British police “strongly believe” Emad Al Swealmeen, 32, was the man who detonated a homemade bomb after pulling up outside Liverpool Women’s Hospital in the United Kingdom at around 11am on Remembrance Sunday. 
It has been claimed by MailOnline the Syrian-born man arrived into the country a number of years ago where the motor car enthusiast changed his name to Enzo Almeni, after Ferrari founder, Enzo Ferrari, to sound more Western on his asylum application.
He reportedly “converted to Christianity” early on when he arrived in the UK and changed his name to “seem more Western”.

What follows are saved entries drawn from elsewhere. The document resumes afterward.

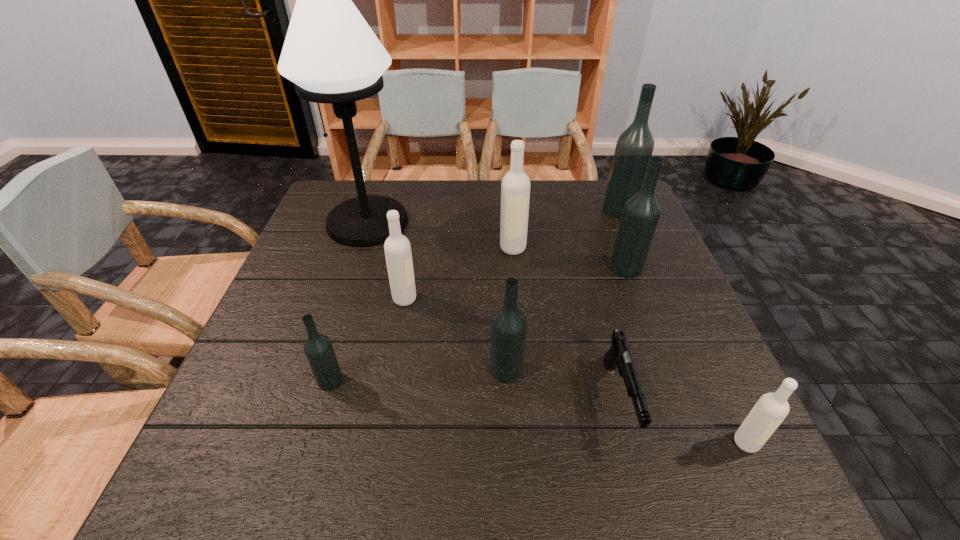 Point out which black vodka is positioned as the nearest to the second white vodka from right to left. Please provide its 2D coordinates. Your answer should be formatted as a tuple, i.e. [(x, y)], where the tuple contains the x and y coordinates of a point satisfying the conditions above.

[(641, 213)]

Locate an element on the screen. The height and width of the screenshot is (540, 960). black vodka that is the third closest one to the tallest object is located at coordinates (641, 213).

Point out which white vodka is positioned as the nearest to the second smallest white vodka. Please provide its 2D coordinates. Your answer should be formatted as a tuple, i.e. [(x, y)], where the tuple contains the x and y coordinates of a point satisfying the conditions above.

[(515, 187)]

Identify the location of white vodka object that ranks as the closest to the second white vodka from left to right. This screenshot has width=960, height=540. (397, 248).

Identify the location of free space that satisfies the following two spatial constraints: 1. on the front side of the third biggest black vodka; 2. on the left side of the tallest object. (320, 370).

Find the location of a particular element. The width and height of the screenshot is (960, 540). free space that satisfies the following two spatial constraints: 1. on the back side of the second tallest object; 2. on the left side of the smallest black vodka is located at coordinates (381, 209).

The width and height of the screenshot is (960, 540). I want to click on vacant region that satisfies the following two spatial constraints: 1. on the front side of the second smallest black vodka; 2. on the left side of the rightmost white vodka, so click(511, 443).

Find the location of a particular element. The width and height of the screenshot is (960, 540). vacant region that satisfies the following two spatial constraints: 1. on the front side of the smallest black vodka; 2. on the left side of the smallest white vodka is located at coordinates (312, 443). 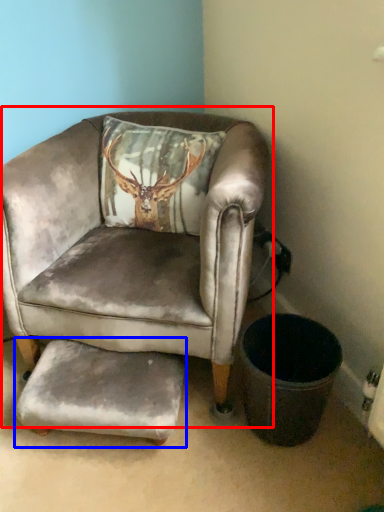 Question: Which object is closer to the camera taking this photo, chair (highlighted by a red box) or footrest (highlighted by a blue box)?

Choices:
 (A) chair
 (B) footrest

Answer: (A)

Emad Al Swealmeen, who changed his name to Enzo Almeni, has been identified as the suicide bomber. Picture: Supplied
Taxi driver David Perry was driving the cab at the time of the event that has been deemed a “terrorist incident” by police. Picture: Supplied
The publication reported his initial target for the terrorist attack was inside a church where he converted to Christianity.
More than 1,2000 military personnel, veteran and family members gathered inside Liverpool’s Anglican Cathedral to observe a one minute silence at 11am.

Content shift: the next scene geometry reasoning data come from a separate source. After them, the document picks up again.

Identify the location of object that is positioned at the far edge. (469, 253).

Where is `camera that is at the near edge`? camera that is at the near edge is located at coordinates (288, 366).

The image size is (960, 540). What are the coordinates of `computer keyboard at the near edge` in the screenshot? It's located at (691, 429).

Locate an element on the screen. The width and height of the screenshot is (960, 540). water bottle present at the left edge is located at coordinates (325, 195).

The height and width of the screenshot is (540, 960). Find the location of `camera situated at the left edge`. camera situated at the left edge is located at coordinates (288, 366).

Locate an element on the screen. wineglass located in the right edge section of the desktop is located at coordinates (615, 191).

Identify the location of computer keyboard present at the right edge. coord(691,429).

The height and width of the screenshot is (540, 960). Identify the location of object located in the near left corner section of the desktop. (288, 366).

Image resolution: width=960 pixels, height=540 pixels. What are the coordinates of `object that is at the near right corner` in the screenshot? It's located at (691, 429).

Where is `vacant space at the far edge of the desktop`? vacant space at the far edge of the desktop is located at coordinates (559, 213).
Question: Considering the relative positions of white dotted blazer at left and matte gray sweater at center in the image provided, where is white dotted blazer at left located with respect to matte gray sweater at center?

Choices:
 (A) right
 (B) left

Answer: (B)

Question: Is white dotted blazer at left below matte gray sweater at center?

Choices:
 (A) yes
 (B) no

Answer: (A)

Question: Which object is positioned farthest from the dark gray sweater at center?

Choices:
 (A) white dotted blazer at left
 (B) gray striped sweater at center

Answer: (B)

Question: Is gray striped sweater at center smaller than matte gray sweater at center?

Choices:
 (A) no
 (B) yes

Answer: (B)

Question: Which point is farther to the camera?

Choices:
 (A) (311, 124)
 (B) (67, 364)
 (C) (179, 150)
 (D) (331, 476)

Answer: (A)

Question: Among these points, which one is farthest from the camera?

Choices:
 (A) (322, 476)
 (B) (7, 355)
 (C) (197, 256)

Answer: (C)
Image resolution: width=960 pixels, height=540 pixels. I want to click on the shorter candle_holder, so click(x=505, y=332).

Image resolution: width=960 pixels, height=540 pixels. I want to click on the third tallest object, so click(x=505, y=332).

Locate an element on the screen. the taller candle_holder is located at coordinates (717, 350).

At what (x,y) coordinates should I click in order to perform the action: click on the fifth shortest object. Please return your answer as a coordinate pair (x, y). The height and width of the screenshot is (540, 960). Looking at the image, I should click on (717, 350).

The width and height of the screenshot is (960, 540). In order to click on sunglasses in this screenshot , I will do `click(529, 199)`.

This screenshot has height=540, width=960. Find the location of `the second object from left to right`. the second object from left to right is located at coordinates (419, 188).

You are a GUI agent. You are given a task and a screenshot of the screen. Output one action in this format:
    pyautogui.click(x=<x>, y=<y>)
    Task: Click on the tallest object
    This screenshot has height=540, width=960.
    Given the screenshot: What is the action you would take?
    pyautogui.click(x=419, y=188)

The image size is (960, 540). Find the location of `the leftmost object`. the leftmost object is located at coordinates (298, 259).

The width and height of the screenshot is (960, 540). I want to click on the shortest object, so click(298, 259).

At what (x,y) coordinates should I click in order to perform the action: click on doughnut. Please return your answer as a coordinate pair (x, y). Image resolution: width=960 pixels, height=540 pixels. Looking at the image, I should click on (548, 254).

It’s believed he asked cab driver David Perry to take him to the church but traffic and road closures meant difficulty getting to the location.
The taxi burst into flames after a suicide bomber detonated a homemade bomb. Picture: Supplied
The cab pulled up outside Liverpool Women’s Hospital and exploded seconds after arriving into CCTV shot. Picture: Supplied
It’s not known at this stage why they arrived outside Liverpool Women’s Hospital.
Mr Perry noticed Almeni acting suspiciously before reportedly locking him in the cab. Almeni detonated the device seconds later with CCTV video showing smoke billowing from the crumbled vehicle before it catches fire.
Bystanders rushed to the aid of Mr Perry who suffered minor burns and has since been discharged from hospital.
Investigators and fire fighters outside Liverpool Women’s Hospital in the aftermath. Picture: Getty Images
Two homes have been searched in the city with “significant items” found in one property. Picture: Getty Images
Two homes on Rutland Avenue and Sutcliffe Street is still being searched by counter terror officers where they found “significant items” inside one property.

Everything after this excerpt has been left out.